Regularizing measures refer to techniques used in statistics and machine learning to prevent overfitting and improve the generalization ability of a model by introducing additional constraints or penalties to the model parameters.
Regularizing measures are important because they help to prevent overfitting, which occurs when a model is overly complex and performs well on the training data but poorly on new data. Regularization helps to balance the trade-off between model complexity and generalization performance, resulting in more reliable and accurate models.
Some common types of regularizing measures include L1 and L2 regularization, dropout, early stopping, and data augmentation. L1 and L2 regularization add penalties to the model parameters to discourage large weights, while dropout randomly drops units from the neural network during training to prevent over-reliance on specific features. Early stopping stops the training process when the model's performance on a validation set stops improving, preventing overfitting. Data augmentation involves generating additional training data by applying transformations to the existing data.

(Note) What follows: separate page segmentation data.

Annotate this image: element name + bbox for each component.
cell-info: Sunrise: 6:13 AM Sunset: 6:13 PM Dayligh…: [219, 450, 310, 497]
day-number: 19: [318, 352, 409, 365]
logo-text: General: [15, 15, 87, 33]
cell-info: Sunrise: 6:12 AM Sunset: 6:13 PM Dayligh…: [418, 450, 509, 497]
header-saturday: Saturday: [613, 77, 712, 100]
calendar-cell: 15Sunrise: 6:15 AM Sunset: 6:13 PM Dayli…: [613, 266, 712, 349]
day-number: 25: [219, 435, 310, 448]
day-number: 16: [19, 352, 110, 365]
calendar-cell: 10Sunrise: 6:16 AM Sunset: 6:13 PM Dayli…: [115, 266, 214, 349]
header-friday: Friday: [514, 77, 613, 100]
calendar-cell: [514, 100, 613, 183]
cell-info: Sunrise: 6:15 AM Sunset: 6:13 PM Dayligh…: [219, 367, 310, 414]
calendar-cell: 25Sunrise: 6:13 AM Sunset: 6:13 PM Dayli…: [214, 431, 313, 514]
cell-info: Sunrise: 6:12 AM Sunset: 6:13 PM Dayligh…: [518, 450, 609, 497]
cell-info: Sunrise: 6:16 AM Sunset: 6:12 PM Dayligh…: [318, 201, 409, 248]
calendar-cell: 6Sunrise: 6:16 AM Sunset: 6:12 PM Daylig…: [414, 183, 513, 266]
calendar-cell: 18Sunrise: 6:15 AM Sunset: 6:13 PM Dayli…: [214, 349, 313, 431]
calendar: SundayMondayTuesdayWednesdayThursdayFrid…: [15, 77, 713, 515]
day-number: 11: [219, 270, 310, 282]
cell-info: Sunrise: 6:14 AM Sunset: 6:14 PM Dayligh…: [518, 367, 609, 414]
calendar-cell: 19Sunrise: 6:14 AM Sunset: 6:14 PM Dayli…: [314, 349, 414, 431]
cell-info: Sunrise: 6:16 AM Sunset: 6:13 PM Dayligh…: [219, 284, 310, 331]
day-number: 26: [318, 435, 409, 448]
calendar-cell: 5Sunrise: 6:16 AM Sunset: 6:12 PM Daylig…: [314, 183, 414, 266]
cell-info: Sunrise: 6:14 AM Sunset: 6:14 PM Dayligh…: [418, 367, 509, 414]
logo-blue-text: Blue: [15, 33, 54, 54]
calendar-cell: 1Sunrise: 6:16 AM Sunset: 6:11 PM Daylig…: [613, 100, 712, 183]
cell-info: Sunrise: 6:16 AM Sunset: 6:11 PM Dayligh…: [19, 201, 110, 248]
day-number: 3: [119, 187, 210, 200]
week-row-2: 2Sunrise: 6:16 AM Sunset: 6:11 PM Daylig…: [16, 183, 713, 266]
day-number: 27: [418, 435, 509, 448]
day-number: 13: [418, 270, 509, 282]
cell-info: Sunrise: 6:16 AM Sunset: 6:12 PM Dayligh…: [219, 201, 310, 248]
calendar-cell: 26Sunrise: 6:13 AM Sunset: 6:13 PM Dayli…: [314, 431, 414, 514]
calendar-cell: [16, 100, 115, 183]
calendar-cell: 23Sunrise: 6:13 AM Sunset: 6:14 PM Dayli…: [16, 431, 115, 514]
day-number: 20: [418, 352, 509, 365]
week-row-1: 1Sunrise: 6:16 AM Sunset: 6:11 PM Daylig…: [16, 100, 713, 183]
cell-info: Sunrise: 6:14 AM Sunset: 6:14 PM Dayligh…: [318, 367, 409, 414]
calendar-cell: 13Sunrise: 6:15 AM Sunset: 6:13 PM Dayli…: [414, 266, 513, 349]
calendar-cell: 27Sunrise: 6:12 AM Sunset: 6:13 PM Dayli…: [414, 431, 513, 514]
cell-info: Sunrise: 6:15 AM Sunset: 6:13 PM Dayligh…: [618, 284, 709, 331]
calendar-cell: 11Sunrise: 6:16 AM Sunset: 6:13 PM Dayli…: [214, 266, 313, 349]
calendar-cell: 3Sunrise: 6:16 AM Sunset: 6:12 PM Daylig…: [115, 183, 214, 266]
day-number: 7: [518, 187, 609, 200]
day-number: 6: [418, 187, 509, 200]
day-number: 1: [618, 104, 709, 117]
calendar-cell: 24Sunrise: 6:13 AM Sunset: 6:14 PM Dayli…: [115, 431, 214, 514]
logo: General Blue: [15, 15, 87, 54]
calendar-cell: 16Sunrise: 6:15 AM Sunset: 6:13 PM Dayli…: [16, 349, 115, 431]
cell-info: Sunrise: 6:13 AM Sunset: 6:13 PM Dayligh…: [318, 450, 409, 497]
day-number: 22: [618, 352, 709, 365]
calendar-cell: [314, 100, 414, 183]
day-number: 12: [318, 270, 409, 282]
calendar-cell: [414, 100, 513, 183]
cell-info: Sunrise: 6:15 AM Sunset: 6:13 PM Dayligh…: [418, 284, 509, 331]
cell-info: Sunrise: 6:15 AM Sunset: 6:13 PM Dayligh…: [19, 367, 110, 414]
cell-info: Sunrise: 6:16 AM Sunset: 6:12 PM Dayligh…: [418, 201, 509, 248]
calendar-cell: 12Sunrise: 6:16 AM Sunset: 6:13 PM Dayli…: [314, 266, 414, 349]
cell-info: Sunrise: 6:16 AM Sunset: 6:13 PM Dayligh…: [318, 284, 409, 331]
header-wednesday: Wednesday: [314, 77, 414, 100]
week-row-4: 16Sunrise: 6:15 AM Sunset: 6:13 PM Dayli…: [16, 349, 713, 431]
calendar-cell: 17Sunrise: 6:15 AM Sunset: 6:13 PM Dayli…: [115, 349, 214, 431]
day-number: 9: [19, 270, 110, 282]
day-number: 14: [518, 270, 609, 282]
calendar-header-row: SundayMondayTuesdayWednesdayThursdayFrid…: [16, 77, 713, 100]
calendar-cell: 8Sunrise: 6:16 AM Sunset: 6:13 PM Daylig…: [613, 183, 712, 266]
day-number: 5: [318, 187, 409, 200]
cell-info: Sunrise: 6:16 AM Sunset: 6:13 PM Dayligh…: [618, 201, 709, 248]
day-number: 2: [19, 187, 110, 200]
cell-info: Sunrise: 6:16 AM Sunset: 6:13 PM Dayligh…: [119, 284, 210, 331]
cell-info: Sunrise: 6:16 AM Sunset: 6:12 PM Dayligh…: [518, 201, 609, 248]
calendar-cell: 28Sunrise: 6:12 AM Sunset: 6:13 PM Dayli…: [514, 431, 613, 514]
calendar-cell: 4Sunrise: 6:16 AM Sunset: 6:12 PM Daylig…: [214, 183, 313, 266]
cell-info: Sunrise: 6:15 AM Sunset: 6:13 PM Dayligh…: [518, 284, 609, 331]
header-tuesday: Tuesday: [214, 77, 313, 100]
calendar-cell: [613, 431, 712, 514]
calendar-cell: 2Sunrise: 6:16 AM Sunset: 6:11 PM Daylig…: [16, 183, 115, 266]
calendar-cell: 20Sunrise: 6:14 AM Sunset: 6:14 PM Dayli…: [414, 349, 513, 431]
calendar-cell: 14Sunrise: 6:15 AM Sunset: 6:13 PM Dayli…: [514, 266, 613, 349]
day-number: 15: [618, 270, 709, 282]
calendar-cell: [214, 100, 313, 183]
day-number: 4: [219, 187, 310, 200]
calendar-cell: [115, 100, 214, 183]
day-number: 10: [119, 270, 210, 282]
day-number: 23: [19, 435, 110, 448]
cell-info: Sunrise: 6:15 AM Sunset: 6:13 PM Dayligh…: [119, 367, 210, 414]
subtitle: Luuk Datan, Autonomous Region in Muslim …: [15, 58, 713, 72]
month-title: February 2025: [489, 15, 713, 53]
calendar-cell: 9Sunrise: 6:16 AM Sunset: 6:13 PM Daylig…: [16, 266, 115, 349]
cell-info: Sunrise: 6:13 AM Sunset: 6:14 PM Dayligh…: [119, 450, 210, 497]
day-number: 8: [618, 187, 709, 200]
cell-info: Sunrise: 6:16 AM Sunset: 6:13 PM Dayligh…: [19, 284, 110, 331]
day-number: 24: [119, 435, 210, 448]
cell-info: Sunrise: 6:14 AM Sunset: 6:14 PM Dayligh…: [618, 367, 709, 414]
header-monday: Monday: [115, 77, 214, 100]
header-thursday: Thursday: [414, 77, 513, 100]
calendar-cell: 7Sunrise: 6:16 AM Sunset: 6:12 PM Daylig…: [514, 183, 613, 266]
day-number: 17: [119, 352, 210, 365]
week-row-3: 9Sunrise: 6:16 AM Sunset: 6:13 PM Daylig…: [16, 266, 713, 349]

Regularizing measures work by adding constraints or penalties to the model parameters, forcing the model to learn more general patterns in the data instead of memorizing specific examples from the training set. This helps to prevent overfitting and improve the model's ability to generalize to new data.
Regularizing measures should be used when training a model that is prone to overfitting, such as deep neural networks with a large number of parameters. Regularization is especially important when working with small datasets, as these models are more likely to overfit due to the limited amount of data available for training.